*** Input data Section Begins ***
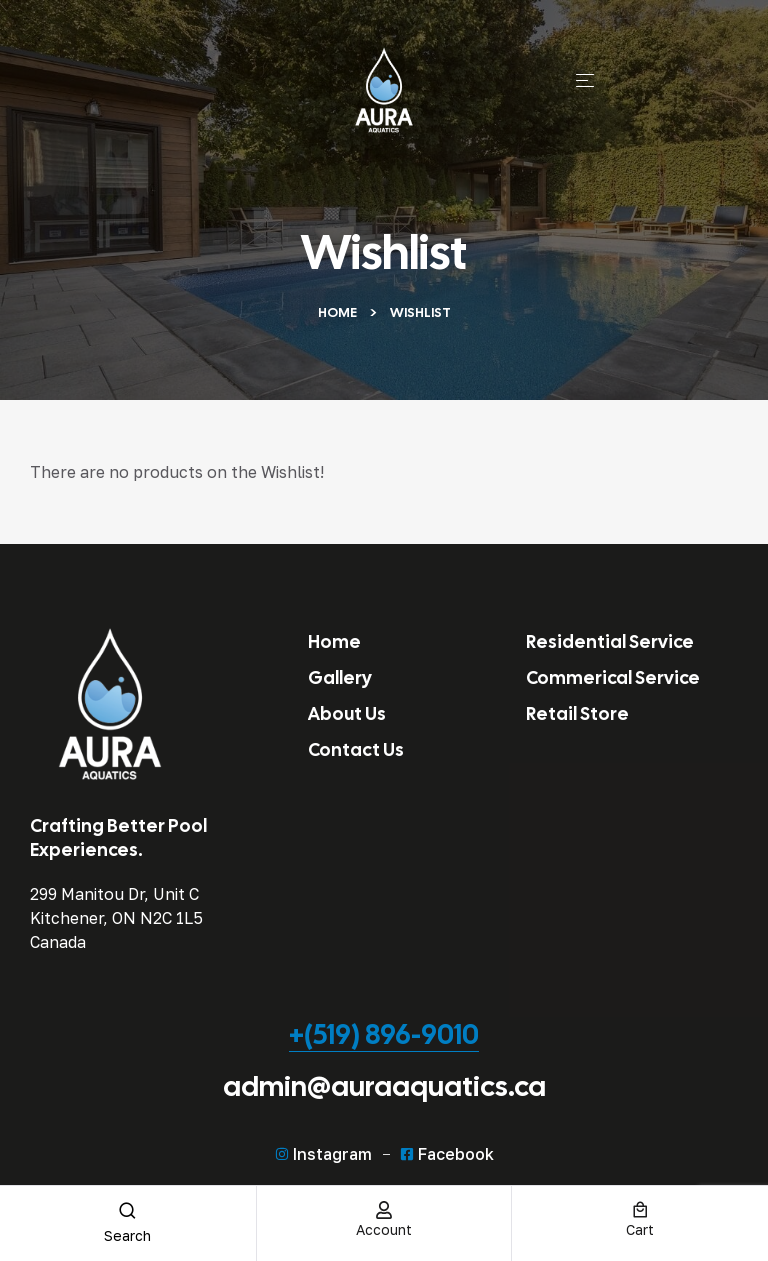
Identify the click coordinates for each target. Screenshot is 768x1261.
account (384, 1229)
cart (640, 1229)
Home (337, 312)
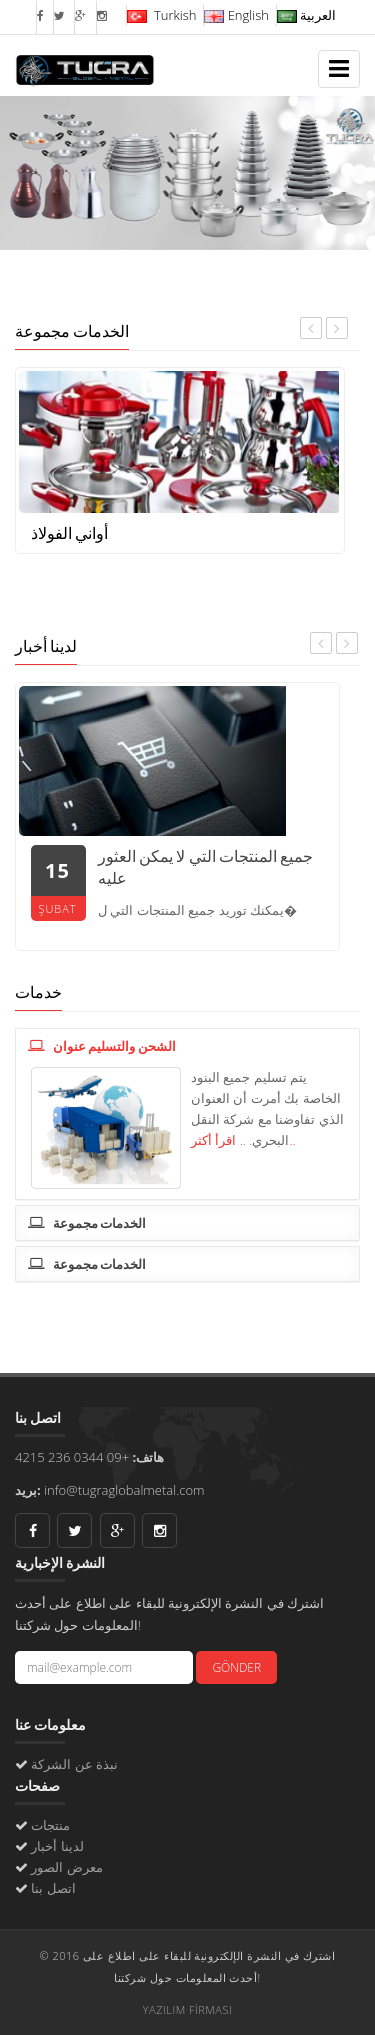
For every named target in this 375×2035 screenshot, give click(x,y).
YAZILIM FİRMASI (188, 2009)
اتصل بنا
*** Input data Section Ends ***
Beginning with the line that has "For every named", set down every line of the entries above through the final one, unchanged.

▶ _Task output_:
For every named target in this 375×2035 screenshot, give click(x,y).
YAZILIM FİRMASI (188, 2009)
اتصل بنا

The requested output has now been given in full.